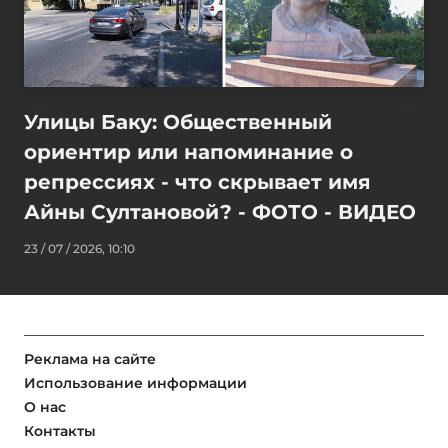
Улицы Баку: Общественный
ориентир или напоминание о
репрессиях - что скрывает имя
Айны Султановой? - ФОТО - ВИДЕО
23 / 07 / 2026, 10:10
Реклама на сайте
Использование информации
О нас
Контакты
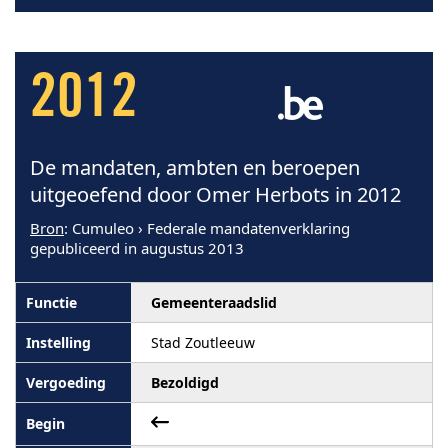
2012
De mandaten, ambten en beroepen
uitgeoefend door Omer Herbots in 2012
Bron
: Cumuleo › Federale mandatenverklaring
gepubliceerd in augustus 2013
Gemeenteraadslid
Stad Zoutleeuw
Bezoldigd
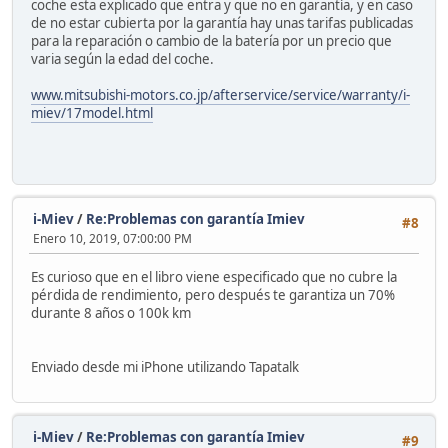
coche esta explicado que entra y que no en garantía, y en caso
de no estar cubierta por la garantía hay unas tarifas publicadas
para la reparación o cambio de la batería por un precio que
varia según la edad del coche.
www.mitsubishi-motors.co.jp/afterservice/service/warranty/i-
miev/17model.html
i-Miev
/
Re:Problemas con garantía Imiev
#8
Enero 10, 2019, 07:00:00 PM
Es curioso que en el libro viene especificado que no cubre la
pérdida de rendimiento, pero después te garantiza un 70%
durante 8 años o 100k km
Enviado desde mi iPhone utilizando Tapatalk
i-Miev
/
Re:Problemas con garantía Imiev
#9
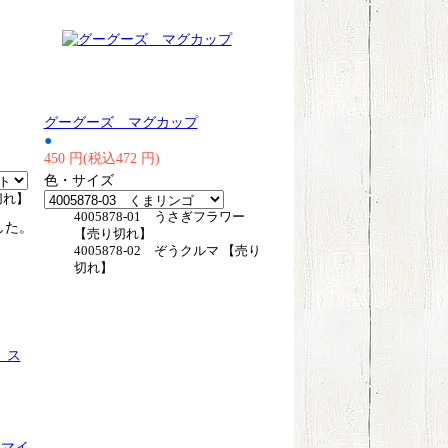
グーグーズ マグカップ
●
450 円(税込472 円)
色・サイズ
切れ】
4005878-01 うさぎフラワー
した。
【売り切れ】
4005878-02 ぞうクルマ 【売り
切れ】
スマイ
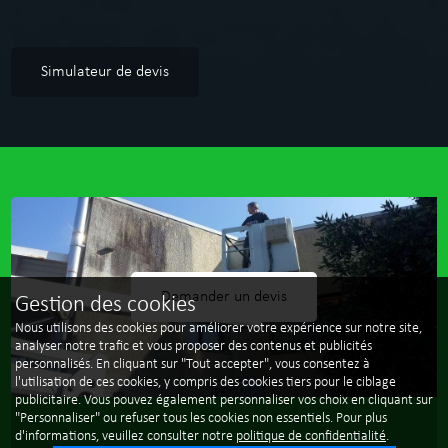
Simulateur de devis
Demander un devis
Gestion des cookies
Nous utilisons des cookies pour améliorer votre expérience sur notre site,
analyser notre trafic et vous proposer des contenus et publicités
personnalisés. En cliquant sur "Tout accepter", vous consentez à
l'utilisation de ces cookies, y compris des cookies tiers pour le ciblage
publicitaire. Vous pouvez également personnaliser vos choix en cliquant sur
"Personnaliser" ou refuser tous les cookies non essentiels. Pour plus
d'informations, veuillez consulter notre
politique de confidentialité
.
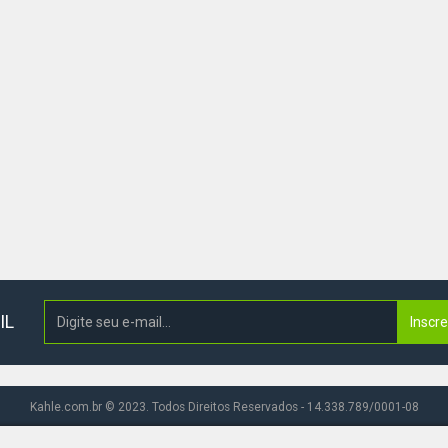
IL
Inscr
Kahle.com.br © 2023. Todos Direitos Reservados - 14.338.789/0001-08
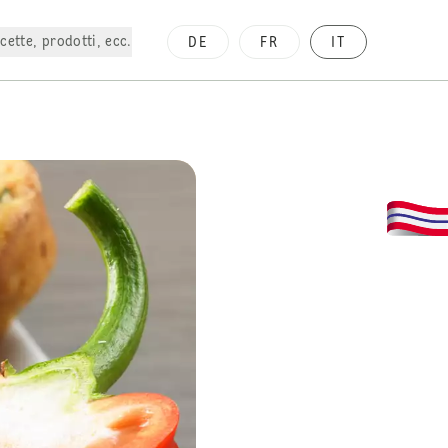
cette, prodotti, ecc.
DE
FR
IT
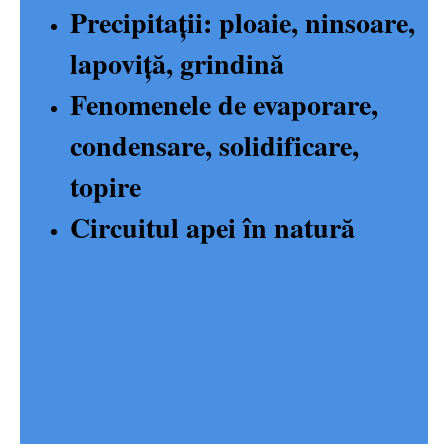
Precipitații: ploaie, ninsoare,
lapoviță, grindină
Fenomenele de evaporare,
condensare, solidificare,
topire
Circuitul apei în natură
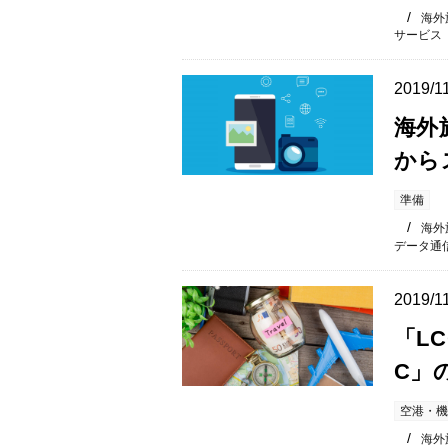
海外
サービス
2019/1
海外
から
準備
海外
データ通
2019/1
「L
C」
空港・機
海外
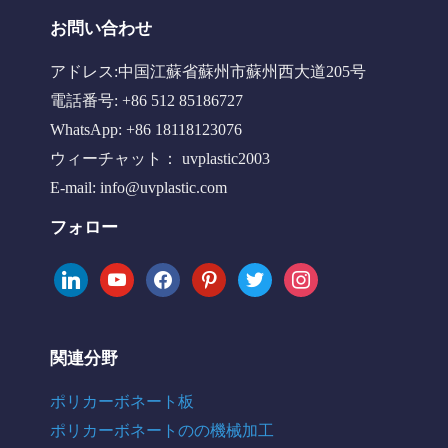
お問い合わせ
アドレス:中国江蘇省蘇州市蘇州西大道205号
電話番号: +86 512 85186727
WhatsApp: +86 18118123076
ウィーチャット： uvplastic2003
E-mail:
info@uvplastic.com
フォロー
linkedin
youtube
facebook
pinterest
twitter
instagram
関連分野
ポリカーボネート板
ポリカーボネートのの機械加工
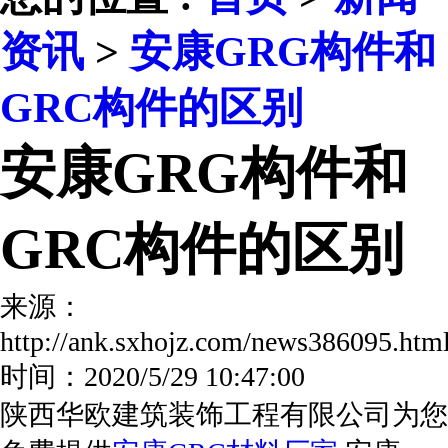
资讯
>
安康GRG构件和
GRC构件的区别
安康GRG构件和
GRC构件的区别
来源：
http://ank.sxhojz.com/news386095.h
时间：2020/5/29 10:47:00
陕西华欧建筑装饰工程有限公司为您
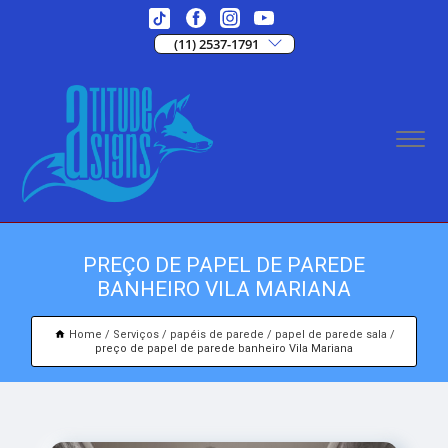
(11) 2537-1791
PREÇO DE PAPEL DE PAREDE
BANHEIRO VILA MARIANA
Home
Serviços
papéis de parede
papel de parede sala
preço de papel de parede banheiro Vila Mariana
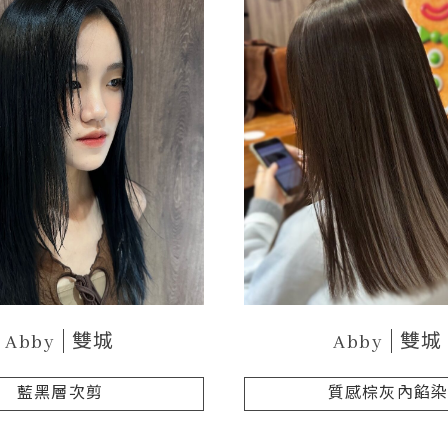
Abby
雙城
Abby
雙城
藍黑層次剪
質感棕灰內餡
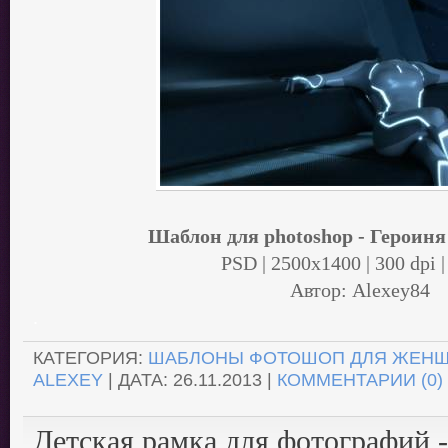
Шаблон для photoshop - Героин
PSD | 2500x1400 | 300 dpi |
Автор: Alexey84
.
КАТЕГОРИЯ:
ШАБЛОНЫ ФОТОШОП ДЛЯ ЖЕН
ALEXEY
| ДАТА:
26.11.2013
|
КОММЕНТАРИИ (0)
Детская рамка для фотографий 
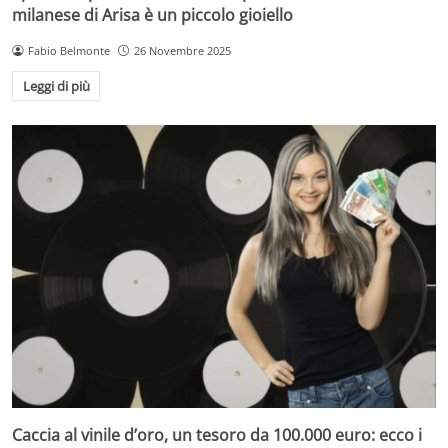
milanese di Arisa è un piccolo gioiello
Fabio Belmonte
26 Novembre 2025
Leggi di più
Caccia al vinile d’oro, un tesoro da 100.000 euro: ecco i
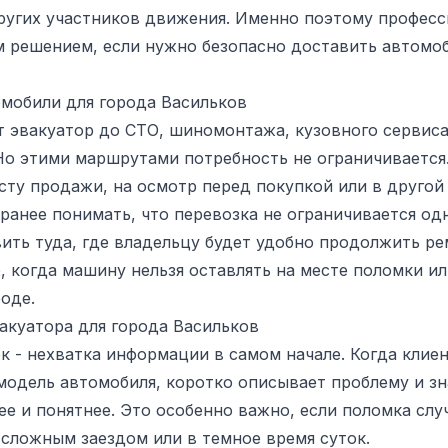
ругих участников движения. Именно поэтому професс
 решением, если нужно безопасно доставить автомоб
омобили для города Васильков
 эвакуатор до СТО, шиномонтажа, кузовного сервиса
 Но этими маршрутами потребность не ограничиваетс
сту продажи, на осмотр перед покупкой или в другой
ранее понимать, что перевозка не ограничивается о
ть туда, где владельцу будет удобно продолжить ре
, когда машину нельзя оставлять на месте поломки и
оде.
акуатора для города Васильков
к - нехватка информации в самом начале. Когда клие
модель автомобиля, коротко описывает проблему и зн
ее и понятнее. Это особенно важно, если поломка слу
 сложным заездом или в темное время суток.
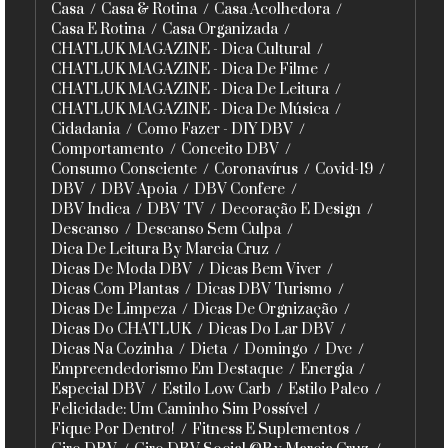
Casa
Casa & Rotina
Casa Acolhedora
Casa E Rotina
Casa Organizada
CHATLUK MAGAZINE - Dica Cultural
CHATLUK MAGAZINE - Dica De Filme
CHATLUK MAGAZINE - Dica De Leitura
CHATLUK MAGAZINE - Dica De Música
Cidadania
Como Fazer - DIY DBV
Comportamento
Conceito DBV
Consumo Consciente
Coronavírus
Covid-19
DBV
DBV Apoia
DBV Confere
DBV Indica
DBV TV
Decoração E Design
Descanso
Descanso Sem Culpa
Dica De Leitura By Marcia Cruz
Dicas De Moda DBV
Dicas Bem Viver
Dicas Com Plantas
Dicas DBV Turismo
Dicas De Limpeza
Dicas De Orgnização
Dicas Do CHATLUK
Dicas Do Lar DBV
Dicas Na Cozinha
Dieta
Domingo
Dvc
Empreendedorismo Em Destaque
Energia
Especial DBV
Estilo Low Carb
Estilo Paleo
Felicidade: Um Caminho Sim Possível
Fique Por Dentro!
Fitness E Suplementos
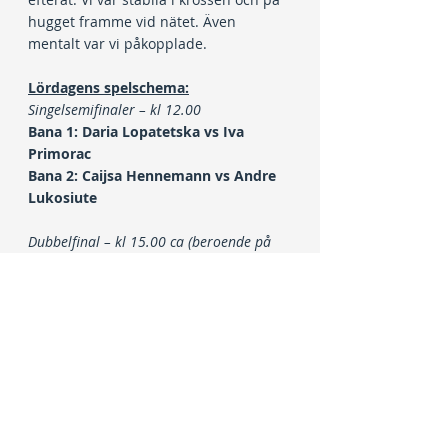
hugget framme vid nätet. Även 
mentalt var vi påkopplade.
Lördagens spelschema:
Singelsemifinaler – kl 12.00
Bana 1: Daria Lopatetska vs Iva 
Primorac
Bana 2: Caijsa Hennemann vs Andre 
Lukosiute
Dubbelfinal – kl 15.00 ca (beroende på 
singlarnas längd)
Bana 2: Lisa Zaar/Caijsa Hennemann 
vs Daria Lopatetska/Daria Yesypchuk
Under länkarna nedan hittar du allt 
du behöver veta kring tävlingen. 
Välkommen till finalhelgen av 
Stockholm Ladies för att njuta av 
högoktanig proffstennis på 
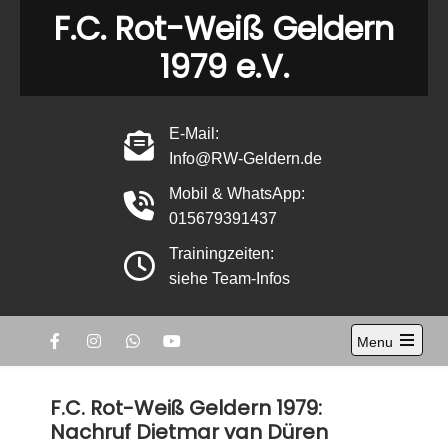
Skip
F.C. Rot-Weiß Geldern
to
1979 e.V.
content
E-Mail:
Info@RW-Geldern.de
Mobil & WhatsApp:
015679391437
Trainingzeiten:
siehe Team-Infos
Menu
Open
the
main
F.C. Rot-Weiß Geldern 1979:
menu
Nachruf Dietmar van Düren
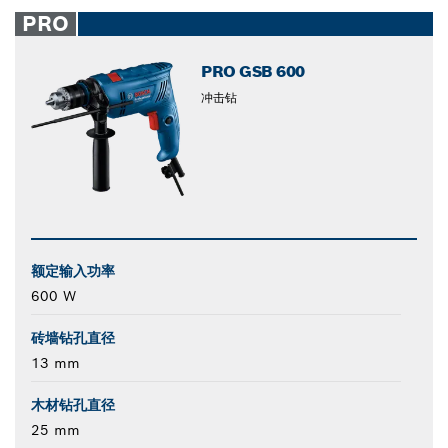
closed
PRO
PRO GSB 600
冲击钻
额定输入功率
600 W
砖墙钻孔直径
13 mm
木材钻孔直径
25 mm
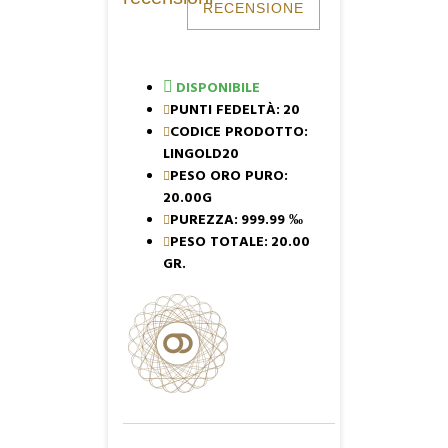
RECENSIONE
DISPONIBILE
PUNTI FEDELTÀ:
20
CODICE PRODOTTO:
LINGOLD20
PESO ORO PURO:
20.00G
PUREZZA:
999.99 ‰
PESO TOTALE:
20.00
GR.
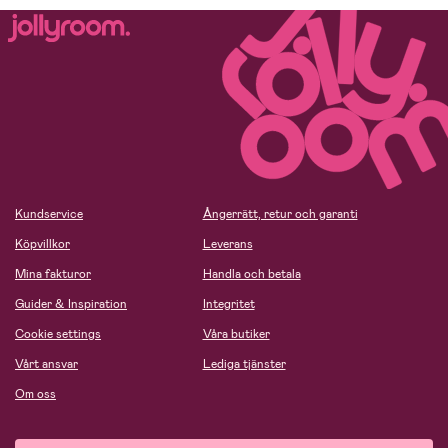
Kundservice
Ångerrätt, retur och garanti
Köpvillkor
Leverans
Mina fakturor
Handla och betala
Guider & Inspiration
Integritet
Cookie settings
Våra butiker
Vårt ansvar
Lediga tjänster
Om oss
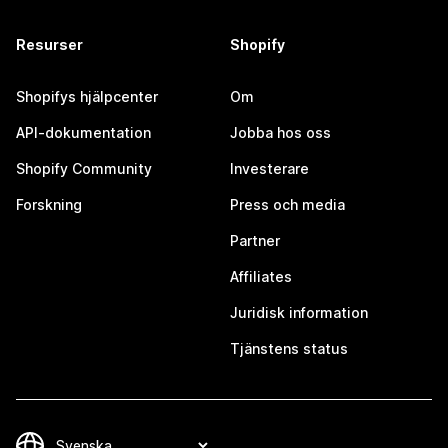
Resurser
Shopify
Shopifys hjälpcenter
Om
API-dokumentation
Jobba hos oss
Shopify Community
Investerare
Forskning
Press och media
Partner
Affiliates
Juridisk information
Tjänstens status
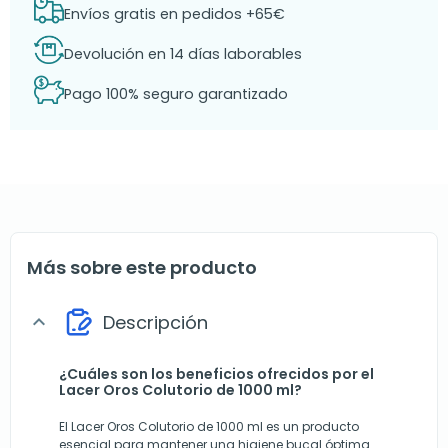
Envíos gratis en pedidos +65€
Devolución en 14 días laborables
Pago 100% seguro garantizado
Más sobre este producto
Descripción
expand_more
¿Cuáles son los beneficios ofrecidos por el
Lacer Oros Colutorio de 1000 ml?
El Lacer Oros Colutorio de 1000 ml es un producto
esencial para mantener una higiene bucal óptima.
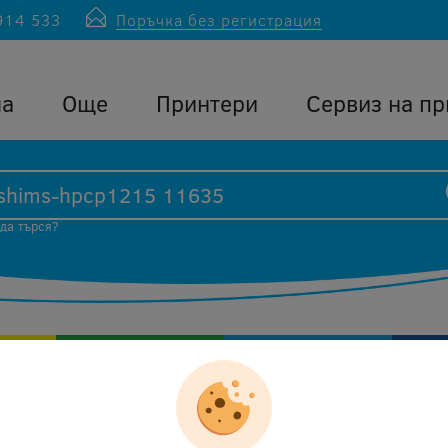
914 533
Поръчка без регистрация
ла
Още
Принтери
Сервиз на пр
 да търся?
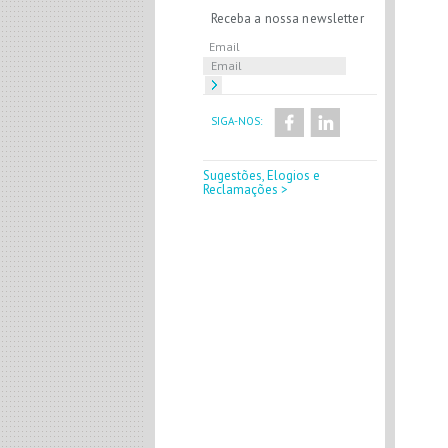
Receba a nossa newsletter
Email
SIGA-NOS:
Sugestões, Elogios e
Reclamações >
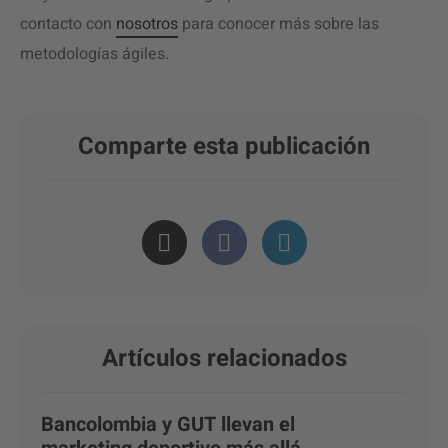
contacto con
nosotros
para conocer más sobre las
metodologías ágiles.
Comparte esta publicación
Artículos relacionados
Bancolombia y GUT llevan el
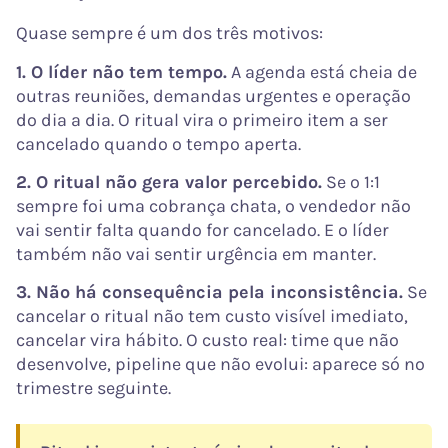
Quase sempre é um dos três motivos:
1. O líder não tem tempo.
A agenda está cheia de
outras reuniões, demandas urgentes e operação
do dia a dia. O ritual vira o primeiro item a ser
cancelado quando o tempo aperta.
2. O ritual não gera valor percebido.
Se o 1:1
sempre foi uma cobrança chata, o vendedor não
vai sentir falta quando for cancelado. E o líder
também não vai sentir urgência em manter.
3. Não há consequência pela inconsistência.
Se
cancelar o ritual não tem custo visível imediato,
cancelar vira hábito. O custo real: time que não
desenvolve, pipeline que não evolui: aparece só no
trimestre seguinte.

+++

§ **What needs to be done**: Search each line of the listing for the word "cliquant", then state how many lines contain it and nothing else.

§ **Your response**: 2